The story was really helped by the strength of the main characters, Meredith, Natalie, and Tatum. I had a little trouble relating to Jordan, especially as I expected to have a lot in common with her. However, she really grew up in the course of the story. It was really interesting to see her come to terms with being attracted to a woman in a wheelchair. While I was a little disappointed that the wheelchair factored into her decisions (“I don’t know. I’ve never thought about it, but I like to think I would be dating the person, not the disability.”), I thought it was rather mature of her to consider the consequences before she really pursued Tatum. Mostly Jordan made a great foil to her grandmother Meredith. Jordan is able to show how times have changed and that the fact that she is attracted to women is not seen as such a big deal, but that love is still never easy.
Meredith, the younger one from the war, but she was brave in that she never shied away from scary things, whether that was helping trauma victims or figuring out her sexuality. While her choice of George over Natalie (“Your grandfather was a good man and the best friend I’ve ever had, but he wasn’t the love of my life”) sort of broke my heart, I can understand her wanting to follow the goals that she has held her whole life (being a wife and mother). I respect that she made her decision and didn’t drag the whole thing out, which is what many stories would have done.
The character that I really related to was Natalie. She was unable and unwilling to hide who she was, but she would protect others (like Meredith) from having to live the life she did. The descriptions of her were fascinating: “The kind of women you don’t want to hang around with unless you’re looking for a dishonorable discharge. The kind that usually gets weeded out after the men in white coats play Twenty Questions during the recruiting process.” I really respect her ability to forgive Meredith for the choice she made; I don’t know that I would have handled the love of my life waltzing back into my life 40 years later and wanting a second chance.

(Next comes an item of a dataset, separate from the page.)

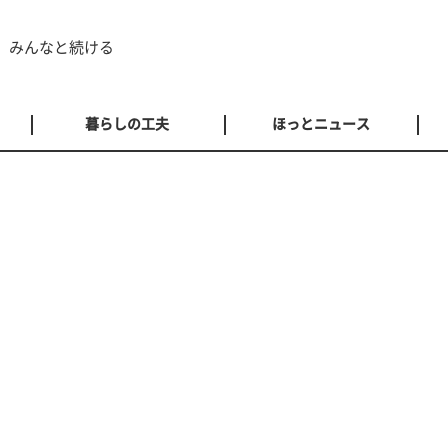
 みんなと続ける
暮らしの工夫
ほっとニュース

I was surprised that I liked George so much. I didn’t expect from the story summary to like him, and even though he wasn’t actually in very much of the book, I really liked him. It was clear why Meredith loved him, and why Natalie respected and befriended him. He was unlike the other military men, and kept Natalie’s secrets and protected Meredith. Honestly, I would have loved a little more about George, especially his friendship with Natalie. I think it was fascinating that Natalie mentions that she and George “have a bad habit of being attracted to the same woman.” Yet unlike other love triangles, they respected Meredith, and allowed her to make her choice and didn’t fight each other over her. Instead, they both loved Meredith enough to just want whatever she wanted. It was refreshing.
Honestly I was cheering for all of the characters at the end, and didn’t want the book to end. There was a surprise bit at the end that I really appreciated, and honestly I didn’t see it coming. I can’t wait to re-read this book. There was just so much about the book that really resonated with me.
Final Verdict: A surprisingly good read that keeps you hooked until the very end and cheering for all the characters.